Kōrero: Place names

Whārangi 2. Early explorers

Ngā whakaahua me ngā rauemi katoa o tēnei kōrero

The earliest European names were given by explorers. They follow the coast or places that could be seen from it, such as mountains.

Name changing

In December 1642 Abel Tasman’s two ships were anchored in Golden Bay. Following a misunderstanding, men in an open boat were attacked by Māori and four were killed. Tasman named the bay Moordenaers or Murderers Bay. Cook accepted that name, but in 1827 Dumont d’Urville preferred Massacre Bay. When coal was discovered at Tākaka in 1842, it became Coal Bay, and after gold was discovered at Aorere in 1857 the name changed to Golden Bay, which most people today imagine, incorrectly, refers to the colour of its sand.

Tasman

Dutch explorer Abel Tasman, who sailed along part of the west coast of New Zealand, named relatively few places: Murderers Bay because of a fracas where lives were lost (a name which did not last;); Cape Maria van Diemen, after the wife of the governor of the Dutch settlement at Batavia (Jakarta); and Three Kings Islands, reminder of the day in the religious calendar they were sighted. The names Tasman gave to Cape Foulwind, Kahurangi Point and Cape Egmont didn’t last.

Other names commemorate Tasman himself. Tasman is the name of a district, a street in many towns, the second highest mountain and its glacier, and the Tasman Sea. Tasman Bay was named by a later explorer, Dumont d’Urville.

From ship to shore

Names of early ships have also become place names. Coromandel takes its name from HMS Coromandel, which sailed into Coromandel Harbour around 1820, and the Chatham Islands from the Chatham, which visited in 1791. Pegasus Bay (Canterbury) and Port Pegasus (Stewart Island) recall the brig Pegasus, which charted them in 1809. Although an American sealer, Owen Folger Smith, first identified Stewart Island as an island in 1804, it was named after William Stewart, first officer on the Pegasus.

James Cook

James Cook circumnavigated New Zealand and named more widely than Tasman did.

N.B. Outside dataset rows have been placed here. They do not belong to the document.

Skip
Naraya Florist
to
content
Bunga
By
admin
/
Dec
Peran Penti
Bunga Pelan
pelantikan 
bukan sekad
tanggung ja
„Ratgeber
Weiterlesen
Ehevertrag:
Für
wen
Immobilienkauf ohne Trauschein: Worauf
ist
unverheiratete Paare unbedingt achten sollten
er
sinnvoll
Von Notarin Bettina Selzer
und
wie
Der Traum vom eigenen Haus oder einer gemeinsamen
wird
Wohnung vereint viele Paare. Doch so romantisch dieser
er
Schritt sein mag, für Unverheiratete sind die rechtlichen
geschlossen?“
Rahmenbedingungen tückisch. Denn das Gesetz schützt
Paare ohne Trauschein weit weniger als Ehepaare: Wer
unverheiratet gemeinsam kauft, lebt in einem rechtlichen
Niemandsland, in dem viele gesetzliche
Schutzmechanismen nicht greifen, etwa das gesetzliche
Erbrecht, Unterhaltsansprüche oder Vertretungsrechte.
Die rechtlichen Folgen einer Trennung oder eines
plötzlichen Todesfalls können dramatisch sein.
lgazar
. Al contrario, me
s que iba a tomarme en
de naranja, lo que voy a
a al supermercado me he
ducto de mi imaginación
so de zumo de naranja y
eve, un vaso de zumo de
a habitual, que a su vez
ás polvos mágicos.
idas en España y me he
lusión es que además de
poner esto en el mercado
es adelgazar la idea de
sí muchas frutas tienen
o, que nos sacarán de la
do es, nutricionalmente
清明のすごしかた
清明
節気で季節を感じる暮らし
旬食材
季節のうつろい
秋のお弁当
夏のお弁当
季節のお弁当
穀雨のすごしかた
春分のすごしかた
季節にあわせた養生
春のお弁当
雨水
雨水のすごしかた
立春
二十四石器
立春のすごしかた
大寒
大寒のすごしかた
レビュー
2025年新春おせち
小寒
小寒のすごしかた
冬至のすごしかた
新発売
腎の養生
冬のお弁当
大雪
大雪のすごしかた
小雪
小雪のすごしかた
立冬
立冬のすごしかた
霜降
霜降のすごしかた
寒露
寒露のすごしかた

His naming varied from descriptive (Flat Island, Bay of Islands) to metaphorical (Bay of Plenty, Poverty Bay) to narrative (Bream Bay, Cape Runaway, Cape Turnagain, Cape Farewell, Cape Foulwind). He also acknowledged royalty (Queen Charlotte Sound), officers in the British admiralty (Cape Brett, Cape Colville, Edgecumbe, Hawke Bay, Cape Palliser, Mount and Cape Egmont), and the professional members of his ship’s complement (Banks Island which became Peninsula and Solander Island).

Cook lends his name to even more places than Tasman, being found in every city, atop mountains, bestriding bays and on countless streets and roads. Other names – Marton, Whitby – recall places associated with his early life.

Later explorers

Other explorers named places on similar lines to Tasman and Cook but not many names have survived. Dumont d’Urville named Passe des Français (French Pass), which he sailed through in 1827. The pass separates the mainland and D’Urville Island which subsequently took his name. Names given in Fiordland by Felipe Bauza (on the Spanish Malaspina expedition) were replaced when the Acheron surveyed the coast and harbours in 1848–51, but were later restored.